Namun, para dokter mengatakan sejumlah faktor sosial dan budaya juga menjadi penyebab menurunnya tingkat kesuburan di negara tersebut.
“Pernikahan yang terlambat dan pilihan karir bagi perempuan mengurangi keinginan untuk memiliki keluarga yang sedang berkembang. Ponsel adalah gangguan untuk kehidupan seksual biasa. India Selatan sudah berada di bawah tingkat penggantian,” kata Dr Arun Muthuvel dari Iswarya Fertility Centre yang berbasis di Chennai.
Menurut data Survei Kesehatan Keluarga Nasional terbaru, tingkat kesuburan di India Selatan adalah 1,9 anak per wanita, di bawah tingkat penggantian sebesar 2,1.
Dalam beberapa tahun terakhir, pasangan di India mulai menerima bahwa infertilitas adalah masalah medis dan semakin mencari solusinya. Metode seperti ibu pengganti, donasi sel telur, dan IVF menjadi lebih populer dalam beberapa tahun terakhir.
Data industri menunjukkan bahwa permintaan perawatan IVF di India telah meningkat, dengan pasar diperkirakan bernilai US$3,7 miliar pada tahun 2030, dibandingkan dengan US$793 juta pada tahun 2020.
Karena biaya awal untuk perawatan IVF di India setidaknya sebesar US$1.200, biaya tersebut di luar jangkauan banyak keluarga. Namun, pemerintah cukup khawatir dengan tingkat kesuburan sehingga mereka mengambil tindakan untuk menyediakannya secara lebih luas.

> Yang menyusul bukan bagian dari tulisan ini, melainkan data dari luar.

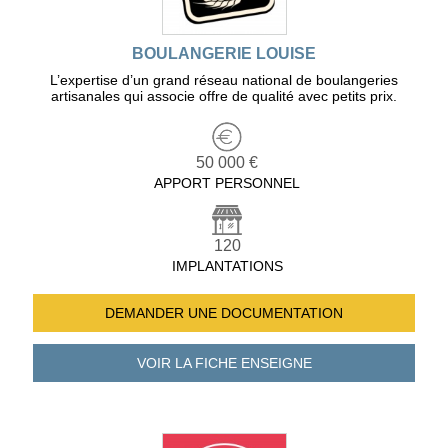
BOULANGERIE LOUISE
L’expertise d’un grand réseau national de boulangeries
artisanales qui associe offre de qualité avec petits prix.
50 000 €
APPORT PERSONNEL
120
IMPLANTATIONS
DEMANDER UNE
DOCUMENTATION
VOIR LA FICHE
ENSEIGNE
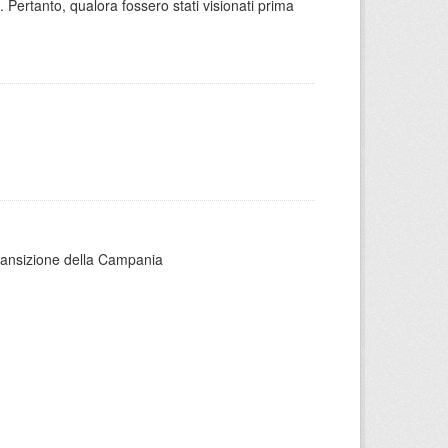
 Pertanto, qualora fossero stati visionati prima
 transizione della Campania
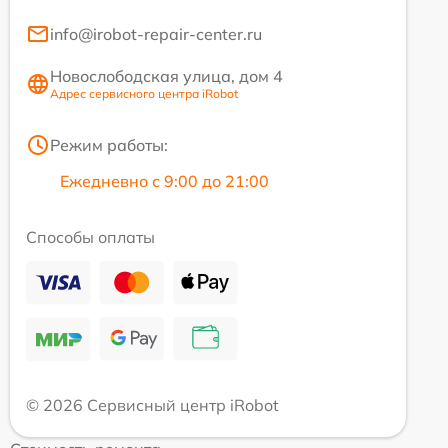
info@irobot-repair-center.ru
Новослободская улица, дом 4
Адрес сервисного центра iRobot
Режим работы:
Ежедневно с 9:00 до 21:00
Способы оплаты
© 2026 Сервисный центр iRobot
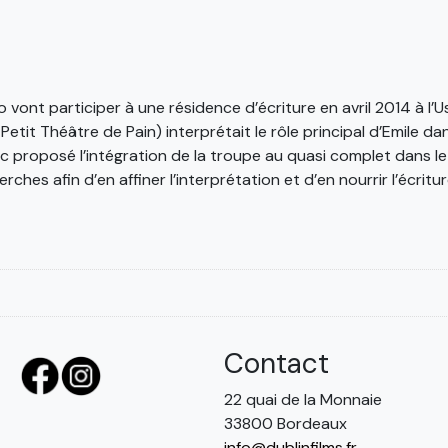
 vont participer à une résidence d’écriture en avril 2014 à l
 Petit Théâtre de Pain) interprétait le rôle principal d’Emile 
c proposé l’intégration de la troupe au quasi complet dans le p
hes afin d’en affiner l’interprétation et d’en nourrir l’écritur
Contact
22 quai de la Monnaie
33800 Bordeaux
info@dublinfilms.fr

“Pemerintah di banyak negara bagian membuka pusat IVF di perguruan tinggi kedokteran pemerintah dan rumah sakit untuk memudahkan akses terhadap masyarakat umum, karena biayanya mahal,” kata Halder.

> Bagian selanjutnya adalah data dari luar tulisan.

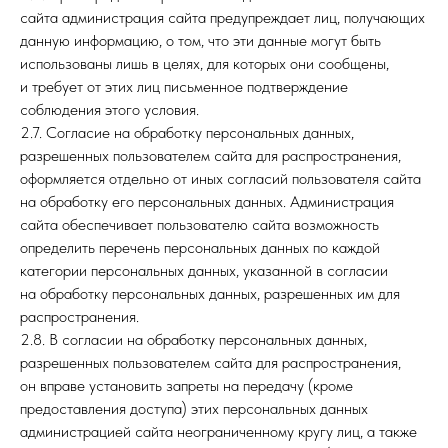
сайта администрация сайта предупреждает лиц, получающих
данную информацию, о том, что эти данные могут быть
использованы лишь в целях, для которых они сообщены,
и требует от этих лиц письменное подтверждение
соблюдения этого условия.
2.7. Согласие на обработку персональных данных,
разрешенных пользователем сайта для распространения,
оформляется отдельно от иных согласий пользователя сайта
на обработку его персональных данных. Администрация
сайта обеспечивает пользователю сайта возможность
определить перечень персональных данных по каждой
категории персональных данных, указанной в согласии
на обработку персональных данных, разрешенных им для
распространения.
2.8. В согласии на обработку персональных данных,
разрешенных пользователем сайта для распространения,
он вправе установить запреты на передачу (кроме
предоставления доступа) этих персональных данных
администрацией сайта неограниченному кругу лиц, а также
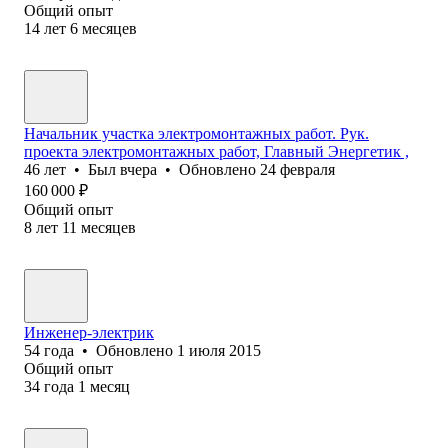
Общий опыт
14
лет
6
месяцев
Начальник участка электромонтажных работ. Рук.
проекта электромонтажных работ, Главный Энергетик ,
46
лет
•
Был
вчера
•
Обновлено
24 февраля
160 000
₽
Общий опыт
8
лет
11
месяцев
Инженер-электрик
54
года
•
Обновлено
1 июля 2015
Общий опыт
34
года
1
месяц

Namun sebagian besar pusat kesehatan yang dibiayai negara tidak mempunyai perlengkapan yang memadai untuk menangani kasus infertilitas, sehingga memunculkan banyak klinik IVF swasta yang tidak memiliki regulasi dan melakukan praktik yang tidak bermoral. Peraturan Teknologi Reproduksi Berbantuan diperkenalkan pada tahun 2023 untuk memperketat industri IVF.
Neera Batra, 37, seorang profesional periklanan di New Delhi, mengatakan sebuah klinik swasta membebankan biaya yang berlebihan kepadanya setelah beberapa kali tes dan konsultasi dengan spesialis yang tidak pernah memberikan hasil atau menghasilkan diagnosis. Dia akhirnya berhenti mengunjungi mereka dan setelah tiga tahun hamil secara alami.
“Dalam banyak kasus, pasien menjadi stres karena keseluruhan prosesnya, yang justru kontraproduktif,” kata Arora dari Nova IVF Fertility. “Seseorang harus pergi ke klinik yang disetujui atau rumah sakit yang bagus, dan juga bersantai agar stres tidak menimbulkan masalah baru.”
Neera mengatakan kesadaran mengenai infertilitas di India saat ini jauh lebih besar karena masyarakat membuka diri mengenai hal tersebut di media sosial.
“Selebriti yang telah menjalani perawatan kesuburan atau pembekuan sel telur, membuka diri dan berbicara tentang masalah ini, telah membantu menghilangkan stigma terhadap masalah infertilitas,” katanya.